A poetry explication is a relatively short analysis which describes the possible meanings and relationships of the words, images, and other small units that make up a poem. Writing an explication is an effective way for a reader to connect a poem’s plot and conflicts with its structural features.
Some things to cover in your paper:
Determine the basic design of the poem by considering the who, what, when, where, and why of the dramatic situation.
What is being dramatized? What conflicts or themes does the poem present, address, or question?
Who is the speaker? Define and describe the speaker and his/her voice. What does the speaker say? Who is the audience? Are other characters involved?

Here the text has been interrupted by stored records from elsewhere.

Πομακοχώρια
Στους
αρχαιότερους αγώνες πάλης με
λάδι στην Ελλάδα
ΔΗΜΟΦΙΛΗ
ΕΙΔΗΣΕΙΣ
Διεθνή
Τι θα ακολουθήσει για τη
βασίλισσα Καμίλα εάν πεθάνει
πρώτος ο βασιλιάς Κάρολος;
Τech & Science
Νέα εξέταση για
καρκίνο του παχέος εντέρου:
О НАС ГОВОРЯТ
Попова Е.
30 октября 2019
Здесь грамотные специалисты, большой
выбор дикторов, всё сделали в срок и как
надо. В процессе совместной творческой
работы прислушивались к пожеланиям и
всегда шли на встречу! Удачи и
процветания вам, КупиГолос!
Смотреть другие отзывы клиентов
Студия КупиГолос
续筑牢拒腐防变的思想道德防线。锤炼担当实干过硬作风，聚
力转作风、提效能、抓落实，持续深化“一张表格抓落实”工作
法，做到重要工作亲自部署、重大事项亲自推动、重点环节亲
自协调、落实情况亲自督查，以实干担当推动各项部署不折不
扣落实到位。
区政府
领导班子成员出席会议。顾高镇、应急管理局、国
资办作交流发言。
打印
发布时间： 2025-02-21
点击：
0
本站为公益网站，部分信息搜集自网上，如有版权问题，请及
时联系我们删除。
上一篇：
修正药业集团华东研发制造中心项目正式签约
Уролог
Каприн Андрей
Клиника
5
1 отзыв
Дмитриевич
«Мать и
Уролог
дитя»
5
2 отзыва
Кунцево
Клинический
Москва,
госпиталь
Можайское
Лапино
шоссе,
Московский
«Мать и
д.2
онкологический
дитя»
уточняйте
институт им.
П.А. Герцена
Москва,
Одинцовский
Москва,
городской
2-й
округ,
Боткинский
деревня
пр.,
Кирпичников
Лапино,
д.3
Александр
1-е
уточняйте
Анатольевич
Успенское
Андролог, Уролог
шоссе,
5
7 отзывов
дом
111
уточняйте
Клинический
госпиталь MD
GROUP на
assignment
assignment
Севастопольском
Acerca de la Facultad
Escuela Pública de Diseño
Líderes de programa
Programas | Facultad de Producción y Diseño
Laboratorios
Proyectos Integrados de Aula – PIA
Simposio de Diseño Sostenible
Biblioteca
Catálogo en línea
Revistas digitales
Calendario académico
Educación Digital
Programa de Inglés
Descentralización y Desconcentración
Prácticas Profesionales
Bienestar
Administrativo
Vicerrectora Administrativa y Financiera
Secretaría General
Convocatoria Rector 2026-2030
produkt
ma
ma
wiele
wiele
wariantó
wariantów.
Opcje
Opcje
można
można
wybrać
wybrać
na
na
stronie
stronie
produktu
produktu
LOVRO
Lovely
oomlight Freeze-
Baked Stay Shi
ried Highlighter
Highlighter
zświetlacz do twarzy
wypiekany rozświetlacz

What happens in the poem? Consider the plot or basic design of the action. How are the dramatized conflicts or themes introduced, sustained, resolved, etc.?
When does the action occur? What is the date and/or time of day?
Where is the speaker? Describe the physical location of the dramatic moment.
Why does the speaker feel compelled to speak at this moment? What is his/her motivation?
Finally, spend some time online and research both the poem and its author to see if this will yield some important additional information. Be sure to list the sources of any additional information you uncover in case your readers are interested in pursuing your leads. MLA style
Things to Consider In the Explication
Consider the poem as a dramatic situation in which a speaker addresses an audience or another character. In this way, begin your analysis by identifying and describing the speaking voice or voices, the conflicts or ideas, and the language used in the poem.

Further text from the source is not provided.